# PROBLEM DETAILS:
Only a number is wanted here: the count of lines in the data below where the string "PIEL" occurs.

# TASK MATERIAL:

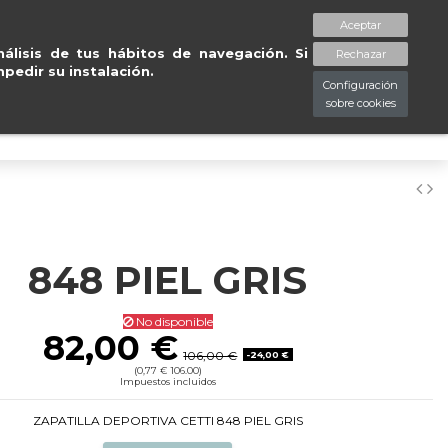
Tu tienda online de
calzad
Aceptar
spaciopiessanos.com
964 209 890
Lista de deseos (
0
)
álisis de tus hábitos de navegación. Si
Rechazar
pedir su instalación.
Configuración
sobre cookies
0
848 PIEL GRIS
No disponible
82,00 €
106,00 €
-24,00 €
(0,77 € 106.00)
Impuestos incluidos
ZAPATILLA DEPORTIVA CETTI 848 PIEL GRIS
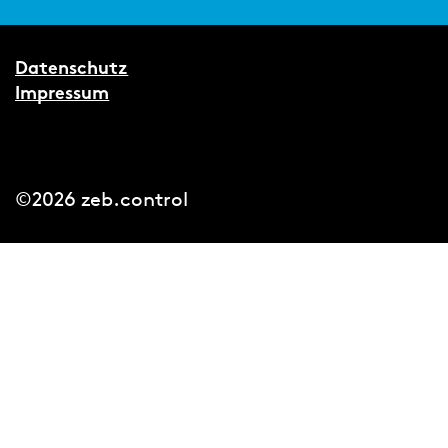
Datenschutz
Impressum
©2026 zeb.control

# YOUR RESPONSE:
2